:: REQUIRED ACTION ::
Omit every picture while you reproduce the entries that follow word for word.

:: DATA SHOWN ::
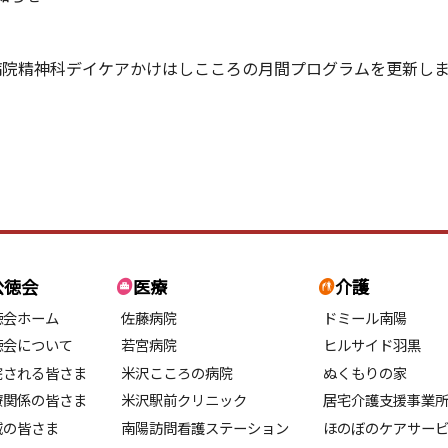
病院精神科デイケアかけはしこころの月間プログラムを更新し
公徳会
医療
介護
徳会ホーム
佐藤病院
ドミール南陽
徳会について
若宮病院
ヒルサイド羽黒
院される皆さま
米沢こころの病院
ぬくもりの家
療関係の皆さま
米沢駅前クリニック
居宅介護支援事業
域の皆さま
南陽訪問看護ステーション
ほのぼのケアサー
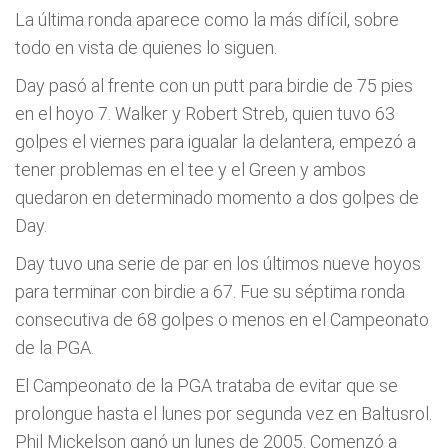
La última ronda aparece como la más difícil, sobre
todo en vista de quienes lo siguen.
Day pasó al frente con un putt para birdie de 75 pies
en el hoyo 7. Walker y Robert Streb, quien tuvo 63
golpes el viernes para igualar la delantera, empezó a
tener problemas en el tee y el Green y ambos
quedaron en determinado momento a dos golpes de
Day.
Day tuvo una serie de par en los últimos nueve hoyos
para terminar con birdie a 67. Fue su séptima ronda
consecutiva de 68 golpes o menos en el Campeonato
de la PGA.
El Campeonato de la PGA trataba de evitar que se
prolongue hasta el lunes por segunda vez en Baltusrol.
Phil Mickelson ganó un lunes de 2005. Comenzó a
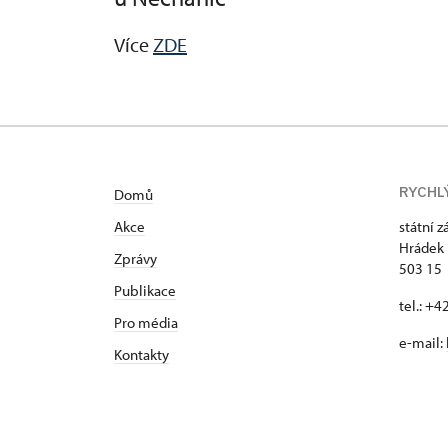
Více
ZDE
RYCHL
Domů
Akce
státní 
Hrádek 
Zprávy
503 15
Publikace
tel.: +
Pro média
e-mail:
Kontakty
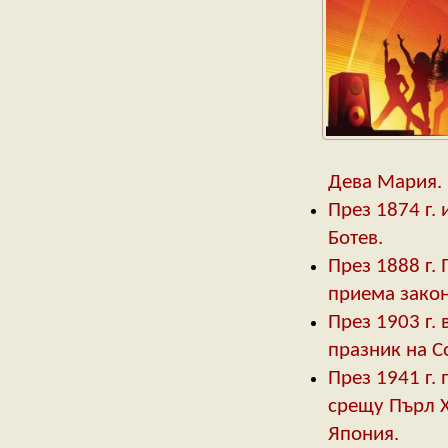
Дева Мария.
През 1874 г.
Ботев.
През 1888 г.
приема закон
През 1903 г. 
празник на С
През 1941 г.
срещу Пърл Х
Япония.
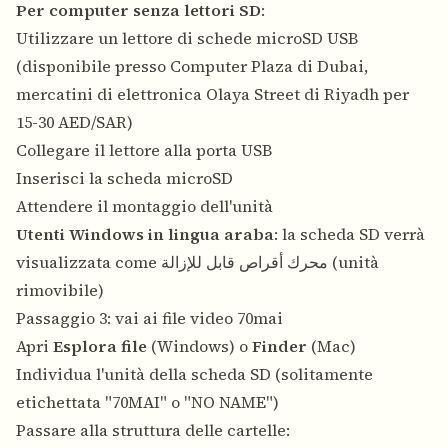
Per computer senza lettori SD
:
Utilizzare un lettore di schede microSD USB
(disponibile presso Computer Plaza di Dubai,
mercatini di elettronica Olaya Street di Riyadh per
15-30 AED/SAR)
Collegare il lettore alla porta USB
Inserisci la scheda microSD
Attendere il montaggio dell'unità
Utenti Windows in lingua araba
: la scheda SD verrà
visualizzata come محرك أقراص قابل للإزالة (unità
rimovibile)
Passaggio 3: vai ai file video 70mai
Apri
Esplora file
(Windows) o
Finder
(Mac)
Individua l'unità della scheda SD (solitamente
etichettata "70MAI" o "NO NAME")
Passare alla struttura delle cartelle:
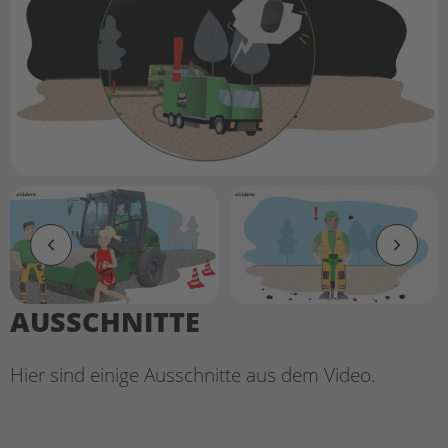
AUSSCHNITTE
Hier sind einige Ausschnitte aus dem Video.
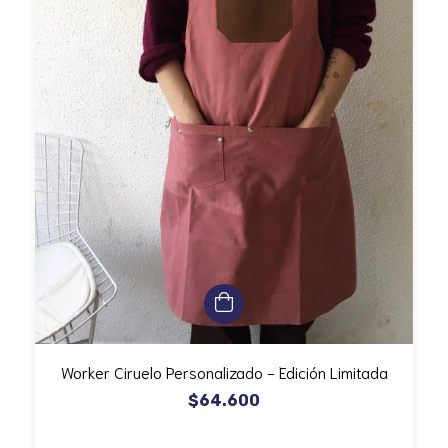
Worker Ciruelo Personalizado - Edición Limitada
$64.600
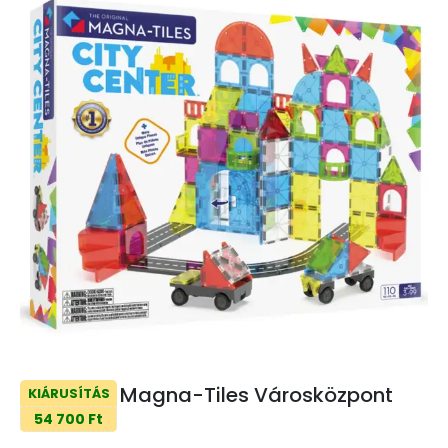
Magna-Tiles Városközpont
KIÁRUSÍTÁS
54 700 Ft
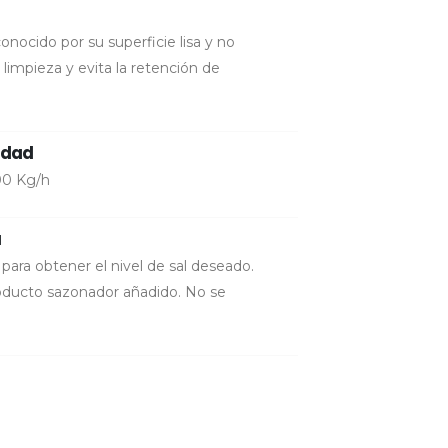
conocido por su superficie lisa y no
la limpieza y evita la retención de
idad
00 Kg/h
a
para obtener el nivel de sal deseado.
roducto sazonador añadido. No se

:: EXERCISE RESPONSE ::
病院精神科デイケアかけはしこころの月間プログラムを更新し
公徳会
医療
介護
徳会ホーム
佐藤病院
ドミール南陽
徳会について
若宮病院
ヒルサイド羽黒
院される皆さま
米沢こころの病院
ぬくもりの家
療関係の皆さま
米沢駅前クリニック
居宅介護支援事業
域の皆さま
南陽訪問看護ステーション
ほのぼのケアサー
La última ronda aparece como la más difícil, sobre
todo en vista de quienes lo siguen.
Day pasó al frente con un putt para birdie de 75 pies
en el hoyo 7. Walker y Robert Streb, quien tuvo 63
golpes el viernes para igualar la delantera, empezó a
tener problemas en el tee y el Green y ambos
quedaron en determinado momento a dos golpes de
Day.
Day tuvo una serie de par en los últimos nueve hoyos
para terminar con birdie a 67. Fue su séptima ronda
consecutiva de 68 golpes o menos en el Campeonato
de la PGA.
El Campeonato de la PGA trataba de evitar que se
prolongue hasta el lunes por segunda vez en Baltusrol.
Phil Mickelson ganó un lunes de 2005. Comenzó a
Více
ZDE
RYCHL
Domů
Akce
státní 
Hrádek 
Zprávy
503 15
Publikace
tel.: +
Pro média
e-mail:
Kontakty
Дева Мария.
През 1874 г.
Ботев.
През 1888 г.
приема закон
През 1903 г. 
празник на С
През 1941 г.
срещу Пърл Х
Япония.
Per computer senza lettori SD
:
Utilizzare un lettore di schede microSD USB
(disponibile presso Computer Plaza di Dubai,
mercatini di elettronica Olaya Street di Riyadh per
15-30 AED/SAR)
Collegare il lettore alla porta USB
Inserisci la scheda microSD
Attendere il montaggio dell'unità
Utenti Windows in lingua araba
: la scheda SD verrà
visualizzata come محرك أقراص قابل للإزالة (unità
rimovibile)
Passaggio 3: vai ai file video 70mai
Apri
Esplora file
(Windows) o
Finder
(Mac)
Individua l'unità della scheda SD (solitamente
etichettata "70MAI" o "NO NAME")
Passare alla struttura delle cartelle:
AUSSCHNITTE
Hier sind einige Ausschnitte aus dem Video.
Worker Ciruelo Personalizado - Edición Limitada
$64.600
Magna-Tiles Városközpont
KIÁRUSÍTÁS
54 700 Ft
conocido por su superficie lisa y no
la limpieza y evita la retención de
idad
00 Kg/h
a
para obtener el nivel de sal deseado.
roducto sazonador añadido. No se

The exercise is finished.